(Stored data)
════════

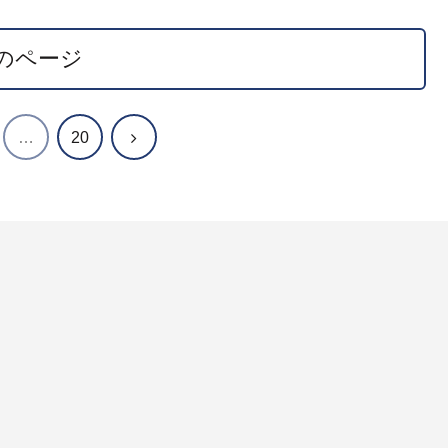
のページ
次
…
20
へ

════════

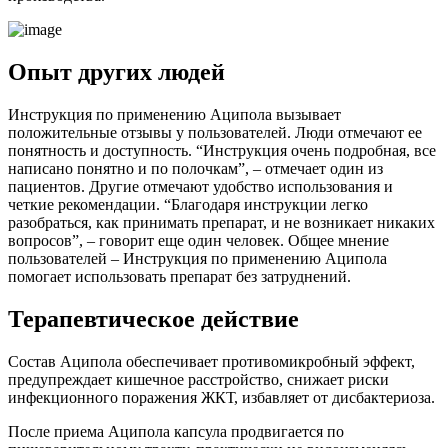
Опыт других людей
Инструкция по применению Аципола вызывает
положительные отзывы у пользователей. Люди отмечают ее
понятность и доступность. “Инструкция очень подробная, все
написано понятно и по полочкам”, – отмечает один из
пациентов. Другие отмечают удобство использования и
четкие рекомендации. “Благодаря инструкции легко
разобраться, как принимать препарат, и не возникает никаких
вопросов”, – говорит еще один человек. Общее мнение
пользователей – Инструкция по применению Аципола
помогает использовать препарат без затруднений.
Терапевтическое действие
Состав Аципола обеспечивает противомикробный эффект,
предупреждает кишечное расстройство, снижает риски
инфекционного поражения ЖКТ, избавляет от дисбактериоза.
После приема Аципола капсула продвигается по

════════

### WHAT THIS TASK INVOLVES
Read the entries and show each line that mentions "пользователей".

### EXPECTED ANSWER
положительные отзывы у пользователей. Люди отмечают ее
пользователей – Инструкция по применению Аципола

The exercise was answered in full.